→ **Data in this exercise**
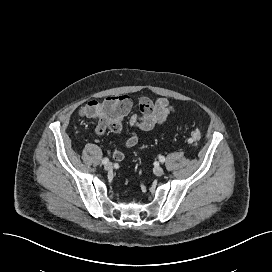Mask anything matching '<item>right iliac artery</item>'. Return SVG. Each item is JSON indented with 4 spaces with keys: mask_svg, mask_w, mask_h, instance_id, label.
Wrapping results in <instances>:
<instances>
[{
    "mask_svg": "<svg viewBox=\"0 0 272 272\" xmlns=\"http://www.w3.org/2000/svg\"><path fill=\"white\" fill-rule=\"evenodd\" d=\"M108 161H109L108 158H104V159L102 160V164H106Z\"/></svg>",
    "mask_w": 272,
    "mask_h": 272,
    "instance_id": "right-iliac-artery-1",
    "label": "right iliac artery"
}]
</instances>
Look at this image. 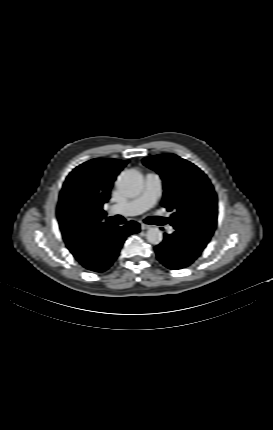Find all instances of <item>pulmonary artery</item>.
Here are the masks:
<instances>
[{
	"instance_id": "1",
	"label": "pulmonary artery",
	"mask_w": 273,
	"mask_h": 430,
	"mask_svg": "<svg viewBox=\"0 0 273 430\" xmlns=\"http://www.w3.org/2000/svg\"><path fill=\"white\" fill-rule=\"evenodd\" d=\"M162 181L159 175L150 173L146 176L143 192L133 200L115 204L111 207L112 213H120L126 216L138 215L151 208L161 196ZM173 227H168L172 233Z\"/></svg>"
}]
</instances>
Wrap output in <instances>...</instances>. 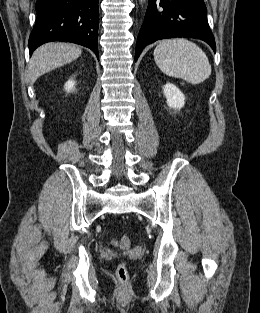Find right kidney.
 Segmentation results:
<instances>
[{"instance_id": "ca27d5eb", "label": "right kidney", "mask_w": 260, "mask_h": 313, "mask_svg": "<svg viewBox=\"0 0 260 313\" xmlns=\"http://www.w3.org/2000/svg\"><path fill=\"white\" fill-rule=\"evenodd\" d=\"M74 87H75V81L74 80H69L66 82L65 84V90L67 92H71L74 90Z\"/></svg>"}]
</instances>
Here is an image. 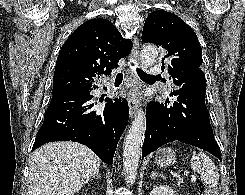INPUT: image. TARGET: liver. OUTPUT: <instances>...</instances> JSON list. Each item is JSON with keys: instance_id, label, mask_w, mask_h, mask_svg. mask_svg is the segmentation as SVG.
Returning a JSON list of instances; mask_svg holds the SVG:
<instances>
[{"instance_id": "liver-1", "label": "liver", "mask_w": 245, "mask_h": 195, "mask_svg": "<svg viewBox=\"0 0 245 195\" xmlns=\"http://www.w3.org/2000/svg\"><path fill=\"white\" fill-rule=\"evenodd\" d=\"M100 159L77 142L48 143L32 154L29 195H74L99 172Z\"/></svg>"}]
</instances>
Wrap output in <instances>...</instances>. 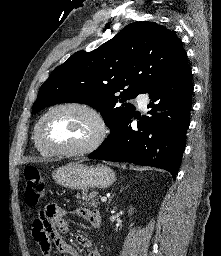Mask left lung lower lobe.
I'll return each instance as SVG.
<instances>
[{"label": "left lung lower lobe", "mask_w": 221, "mask_h": 256, "mask_svg": "<svg viewBox=\"0 0 221 256\" xmlns=\"http://www.w3.org/2000/svg\"><path fill=\"white\" fill-rule=\"evenodd\" d=\"M191 69L186 64L150 91L148 108L151 117L138 118L137 130L132 118L112 130L99 148L88 155L91 159L130 162L158 167L176 177L185 149L186 131L192 107Z\"/></svg>", "instance_id": "left-lung-lower-lobe-1"}]
</instances>
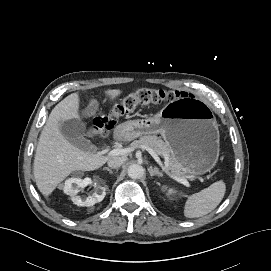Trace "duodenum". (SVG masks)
I'll return each instance as SVG.
<instances>
[{
	"label": "duodenum",
	"instance_id": "duodenum-1",
	"mask_svg": "<svg viewBox=\"0 0 271 271\" xmlns=\"http://www.w3.org/2000/svg\"><path fill=\"white\" fill-rule=\"evenodd\" d=\"M125 135H126L125 132H124L123 130L119 129V130L115 133L114 138H115L116 140H120V139L124 138Z\"/></svg>",
	"mask_w": 271,
	"mask_h": 271
}]
</instances>
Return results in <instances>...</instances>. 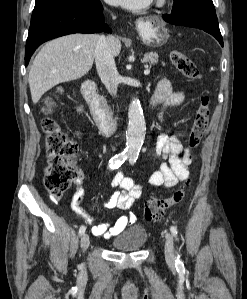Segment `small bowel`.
Here are the masks:
<instances>
[{
  "mask_svg": "<svg viewBox=\"0 0 247 299\" xmlns=\"http://www.w3.org/2000/svg\"><path fill=\"white\" fill-rule=\"evenodd\" d=\"M185 98L184 92H173L170 81L161 77L151 98V105L160 109L163 118L166 111L178 106ZM156 153L165 160L152 173L149 183L155 187L172 188L189 177L191 155L177 135L162 133L156 140ZM110 186L115 188L114 193L103 203L106 209L118 208L129 210L142 196V186L132 177L126 176L123 171H117L110 180ZM84 197L82 177L76 180V191L71 201L72 209L82 216L88 223L94 224L95 219L81 206ZM131 215H123L115 222L94 224L92 232L95 236L110 238L120 234L128 225L134 222Z\"/></svg>",
  "mask_w": 247,
  "mask_h": 299,
  "instance_id": "obj_1",
  "label": "small bowel"
}]
</instances>
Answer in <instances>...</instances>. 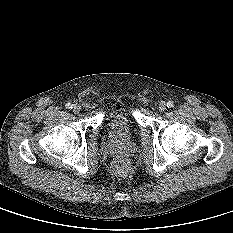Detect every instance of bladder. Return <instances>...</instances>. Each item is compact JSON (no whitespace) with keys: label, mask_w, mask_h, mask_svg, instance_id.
Wrapping results in <instances>:
<instances>
[{"label":"bladder","mask_w":233,"mask_h":233,"mask_svg":"<svg viewBox=\"0 0 233 233\" xmlns=\"http://www.w3.org/2000/svg\"><path fill=\"white\" fill-rule=\"evenodd\" d=\"M108 135L118 141L128 140L133 131V119L129 112L119 109L110 114L106 121Z\"/></svg>","instance_id":"1"}]
</instances>
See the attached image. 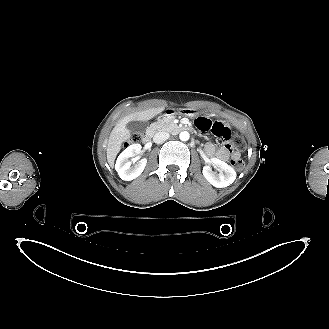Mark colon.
Masks as SVG:
<instances>
[{
	"instance_id": "5ec220e1",
	"label": "colon",
	"mask_w": 329,
	"mask_h": 329,
	"mask_svg": "<svg viewBox=\"0 0 329 329\" xmlns=\"http://www.w3.org/2000/svg\"><path fill=\"white\" fill-rule=\"evenodd\" d=\"M139 140H140V135L139 134H133L131 139H130L131 142H138ZM231 144L235 148H238V149H243L246 145L244 138L242 136H239V135L232 138L231 142L228 145L230 146ZM231 165L236 170H242L243 167H244V162L239 158L238 159H232L231 160Z\"/></svg>"
}]
</instances>
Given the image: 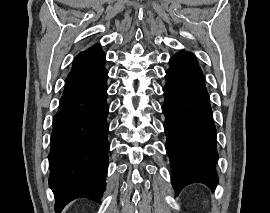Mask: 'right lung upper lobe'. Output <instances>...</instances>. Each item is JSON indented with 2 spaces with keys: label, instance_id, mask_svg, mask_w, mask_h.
I'll list each match as a JSON object with an SVG mask.
<instances>
[{
  "label": "right lung upper lobe",
  "instance_id": "cb5924a9",
  "mask_svg": "<svg viewBox=\"0 0 270 213\" xmlns=\"http://www.w3.org/2000/svg\"><path fill=\"white\" fill-rule=\"evenodd\" d=\"M104 65L105 54L100 48V45L96 44L76 56L72 69L66 80H70L88 73L97 72L103 69Z\"/></svg>",
  "mask_w": 270,
  "mask_h": 213
}]
</instances>
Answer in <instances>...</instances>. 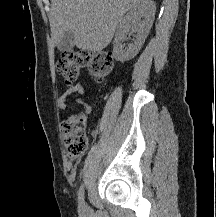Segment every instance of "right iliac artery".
Instances as JSON below:
<instances>
[{
  "instance_id": "obj_1",
  "label": "right iliac artery",
  "mask_w": 216,
  "mask_h": 217,
  "mask_svg": "<svg viewBox=\"0 0 216 217\" xmlns=\"http://www.w3.org/2000/svg\"><path fill=\"white\" fill-rule=\"evenodd\" d=\"M78 205L80 210H84L85 202H84V186L81 185L78 192Z\"/></svg>"
}]
</instances>
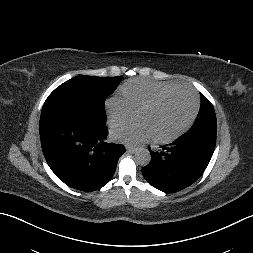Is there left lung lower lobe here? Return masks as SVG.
Listing matches in <instances>:
<instances>
[{"label": "left lung lower lobe", "mask_w": 253, "mask_h": 253, "mask_svg": "<svg viewBox=\"0 0 253 253\" xmlns=\"http://www.w3.org/2000/svg\"><path fill=\"white\" fill-rule=\"evenodd\" d=\"M215 145L198 137H179L161 152L150 150L151 161L143 167L144 178L163 192L180 191L193 184L205 171Z\"/></svg>", "instance_id": "0a47b994"}]
</instances>
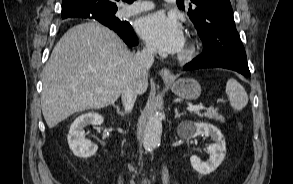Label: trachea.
I'll return each instance as SVG.
<instances>
[{
  "label": "trachea",
  "instance_id": "1",
  "mask_svg": "<svg viewBox=\"0 0 293 184\" xmlns=\"http://www.w3.org/2000/svg\"><path fill=\"white\" fill-rule=\"evenodd\" d=\"M123 1H125L127 3H133L135 0H123Z\"/></svg>",
  "mask_w": 293,
  "mask_h": 184
}]
</instances>
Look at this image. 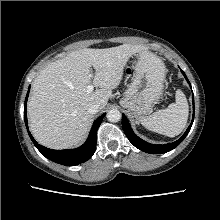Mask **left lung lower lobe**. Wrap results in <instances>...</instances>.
I'll use <instances>...</instances> for the list:
<instances>
[{
	"label": "left lung lower lobe",
	"mask_w": 220,
	"mask_h": 220,
	"mask_svg": "<svg viewBox=\"0 0 220 220\" xmlns=\"http://www.w3.org/2000/svg\"><path fill=\"white\" fill-rule=\"evenodd\" d=\"M183 76L185 77V79L187 80V82L189 83L190 87L191 84L187 78V76L185 75L184 71H182ZM192 100H193V118H192V122L189 125V127L187 128L186 132L183 134V136L178 139L177 141L173 142V143H169V144H164V145H154V144H150L147 143L146 141L140 139L138 136L135 135V133L132 131V128L127 120V118L125 117V115H122V128L123 131L125 133V135L127 136L128 140L139 150L144 151L146 153H150V154H159V153H166L169 152L171 150H173L174 148H176L183 140L184 138L187 136L188 132L191 129V126L193 124V120H194V97L192 95Z\"/></svg>",
	"instance_id": "0a47b994"
}]
</instances>
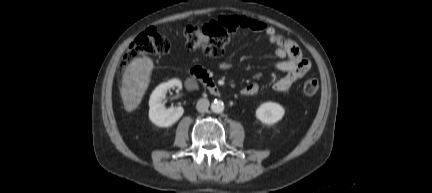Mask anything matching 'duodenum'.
I'll return each instance as SVG.
<instances>
[{"instance_id": "obj_1", "label": "duodenum", "mask_w": 432, "mask_h": 193, "mask_svg": "<svg viewBox=\"0 0 432 193\" xmlns=\"http://www.w3.org/2000/svg\"><path fill=\"white\" fill-rule=\"evenodd\" d=\"M189 75L192 78L201 81L212 95L217 97L221 96V90L219 86L205 69L200 67H192L189 69Z\"/></svg>"}]
</instances>
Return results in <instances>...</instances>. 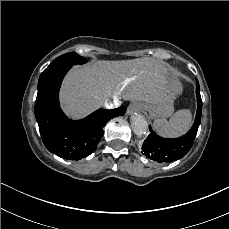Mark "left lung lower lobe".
I'll use <instances>...</instances> for the list:
<instances>
[{
	"instance_id": "obj_1",
	"label": "left lung lower lobe",
	"mask_w": 229,
	"mask_h": 229,
	"mask_svg": "<svg viewBox=\"0 0 229 229\" xmlns=\"http://www.w3.org/2000/svg\"><path fill=\"white\" fill-rule=\"evenodd\" d=\"M196 95H197V113L195 117V122L191 129L183 136L174 139H166L158 136L152 132L144 141L142 150L144 154L151 160L157 161L159 163H171L175 160L182 158L191 149L196 137L198 127L201 122V110H202V100L200 96L199 82H196Z\"/></svg>"
}]
</instances>
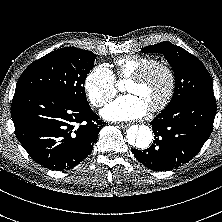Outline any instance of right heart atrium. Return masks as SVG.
<instances>
[{"label":"right heart atrium","mask_w":222,"mask_h":222,"mask_svg":"<svg viewBox=\"0 0 222 222\" xmlns=\"http://www.w3.org/2000/svg\"><path fill=\"white\" fill-rule=\"evenodd\" d=\"M84 88L90 103L95 108H101L116 95L117 81L110 68L105 64H100L88 73Z\"/></svg>","instance_id":"1"}]
</instances>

→ **Work request**
The lines from the one with "Outline any instance" to the end of the data above should be retyped exactly, both ends included, and pictures are to be left out.

→ **Written solution**
Outline any instance of right heart atrium. Return masks as SVG.
<instances>
[{"label":"right heart atrium","mask_w":222,"mask_h":222,"mask_svg":"<svg viewBox=\"0 0 222 222\" xmlns=\"http://www.w3.org/2000/svg\"><path fill=\"white\" fill-rule=\"evenodd\" d=\"M84 88L90 103L95 108H101L116 95L117 81L110 68L105 64H100L88 73Z\"/></svg>","instance_id":"1"}]
</instances>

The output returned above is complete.